Lead AI/ML Infrastructure Engineer
Come join a team of industry and science leaders to achieve a vision of empowering innovation through state-of-the-art artificial intelligence and machine learning. We are addressing exciting challenges for our customers, at the intersection of AI/ML and cutting-edge cloud infrastructure with ML being both a core enabler for and a major feature of, our platform.
We are looking for candidates adept at implementing and researching AI/ML engineering and infrastructure engineering capabilities.
- AI/ML infrastructure management: Architect, deploy, and maintain scalable AI/ML infrastructure leveraging Kubernetes and KFserve for model hosting and management.
- Model deployment and optimization: Implement efficient deployment pipelines for AI/ML models, focusing on optimization, scalability, and reliability.
- Performance monitoring and tuning: Monitor model performance metrics, identify bottlenecks, and implement improvements to enhance efficiency and accuracy.
- Team leadership and collaboration: Lead a small team of engineers, fostering a collaborative environment and ensuring effective communication and knowledge sharing.
- Cross-functional collaboration: Work closely with data scientists, software engineers, and other stakeholders to understand requirements, translate them into scalable solutions, and ensure successful deployment.
- Continuous integration / Continuous deployment (CI/CD): Implement and maintain CI/CD pipelines for AI/ML models to ensure rapid and reliable model updates and releases.
- Documentation and best practices: Develop and maintain documentation, best practices, and standard operating procedures related to ML infrastructure and deployment processes.
Required skills and qualifications
- Proficiency in KFserve, Large Language Models (LLMs), Kubernetes, and Flyte for AI/ML model deployment and management.

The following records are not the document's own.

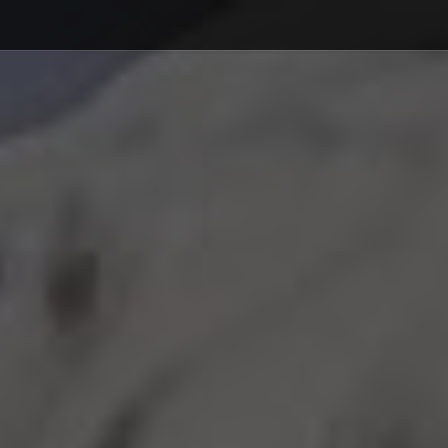
Debajo del contenido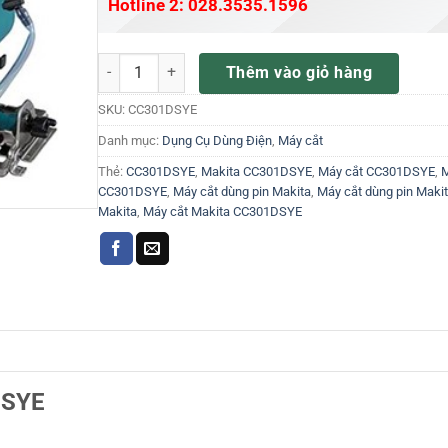
Hotline 2: 028.3535.1596
Máy cắt dùng pin Makita CC301DSYE số lượng
Thêm vào giỏ hàng
SKU:
CC301DSYE
Danh mục:
Dụng Cụ Dùng Điện
,
Máy cắt
Thẻ:
CC301DSYE
,
Makita CC301DSYE
,
Máy cắt CC301DSYE
,
M
CC301DSYE
,
Máy cắt dùng pin Makita
,
Máy cắt dùng pin Mak
Makita
,
Máy cắt Makita CC301DSYE
DSYE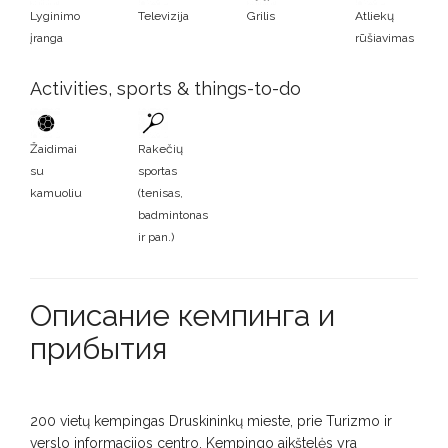
Lyginimo
Televizija
Grilis
Atliekų
įranga
rūšiavimas
Activities, sports & things-to-do
Žaidimai
Rakečių
su
sportas
kamuoliu
(tenisas,
badmintonas
ir pan.)
Описание кемпинга и
прибытия
200 vietų kempingas Druskininkų mieste, prie Turizmo ir
verslo informacijos centro. Kempingo aikštelės yra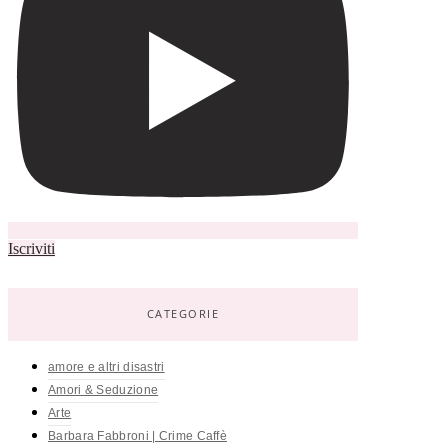
Iscriviti
CATEGORIE
amore e altri disastri
Amori & Seduzione
Arte
Barbara Fabbroni | Crime Caffè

- Strong background in managing AI/ML infrastructure at scale.
- Experience with CI/CD pipelines for AI/ML models.
- Proven ability to lead and manage small teams effectively.
- Excellent problem-solving skills with a focus on scalability and reliability.
- Strong communication and collaboration skills, ability to work effectively in cross-functional teams.
- Bachelor’s or Master’s degree in Computer Science, Engineering, or related field (or equivalent experience).
- Experience with additional ML frameworks and tools beyond KFserve and Flyte.
- Certifications in Kubernetes or related technologies.
- Previous experience in deploying and managing Large Language Models (LLMs).
- Familiarity with cloud platforms (AWS, GCP, Azure) for ML model hosting.